I doubt very much that it worked with previous dogs. It's just that he's never had the chance to see a dog raised with patience and positive training methods. Believe it or not, but Danes and Pits are two of the most sensitive dog breeds toward their owners. I had Danes for over 20 years and I can't imagine hitting them. They would have shut down. Maybe shutting down was your husband's family's definition of what "works".


----------



## ashleygrimaldi (Sep 6, 2011)

Casey and Samson's Mom said:


> Gosh, I am not really sure that I should wade in here. Goldens are "mushy" dogs by and large. They want to be with and near their people in positive ways. This is not happening for Finn and he is rightly confused and fearful. Depending on his temperment, this could turn out bad or very bad. Your husband needs to stop frightening him now. Finn needs a lot of positives and rewards for the things he is doing to please you. Would your husband consider attending classes with you and Finn where positive training methods are explained and modeled?


i'm sure he'd be willing, but i'm not sure that's really an option for us. my husband is in the military and he's gone for over twelve hours most days, and our weekends are so busy with everything he can't get done during the week that i'm not sure we can fully commit to that. and i don't have a vehicle of my own yet because we haven't lived here long, i really can't even get anywhere to attend classes.


----------



## ashleygrimaldi (Sep 6, 2011)

kwhit said:


> I doubt very much that it worked with previous dogs.

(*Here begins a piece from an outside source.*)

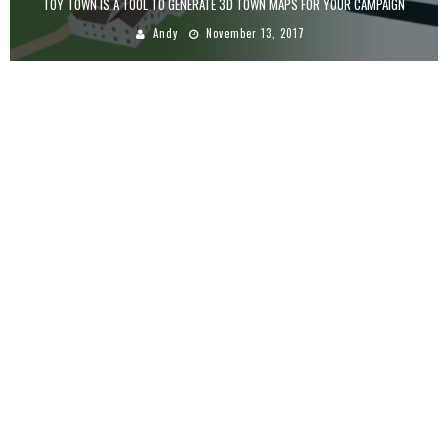
TOY TOWN IS A TOOL TO GENERATE 3D TOWN MAPS FOR YOUR CAMPAIGN
Andy
November 13, 2017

It's just that he's never had the chance to see a dog raised with patience and positive training methods. Believe it or not, but Danes and Pits are two of the most sensitive dog breeds toward their owners. I had Danes for over 20 years and I can't imagine hitting them. They would have shut down. Maybe shutting down was your husband's family's definition of what "works".


it could be. i admit that i myself can't imagine ANY dog responding well to being hit as punishment, but i've had rescue dogs who have been abused already. i've seen what the treatment does first hand, my husband never has.

btw, i wasn't trying to infer that danes and pits do respond well to that kind of training, i was just saying my husband has had big dogs and that's why he's always thought that training is appropriate. having had yorkies myself, i'd never dream of using physical discipline on a dog so fragile.

i really wish i had known this is how he thought you're supposed to train dogs, i would have tried to correct it before we got him. i feel so guilty over this, i love my dog so much and it's actually making me feel physically pained to see him react this way.


----------



## kwhit (Apr 7, 2008)

ashleygrimaldi said:


> having had yorkies myself, i'd never dream of using physical discipline on a dog so fragile.


I think a Yorkie would be more apt to "say" screw you to someone who hit them than either a Dane or a Pit. I guess I just don't think of Yorkies as being fragile...at least not in their attitudes or demeanor. But I know you mean physically.


----------



## Deb_Bayne (Mar 18, 2011)

I was also raised with the severe discipline your husband also experienced, our animals (dogs) were taught with the hand and not the mouth, as were us kids. Today's methods are a complete turn-a-round in that positive reinforcement has proven to be the best way that dogs respond. This takes lots of patience and repetition. Any person who doesn't have the patience for training and willing to repeat themselves over and over and over needs to rethink their position on being a dog owner. Can your husband commit to this? If so, you say he's in the military? Then I would think that he would have the discipline to change his methods and do what he was taught, patience and repetition. 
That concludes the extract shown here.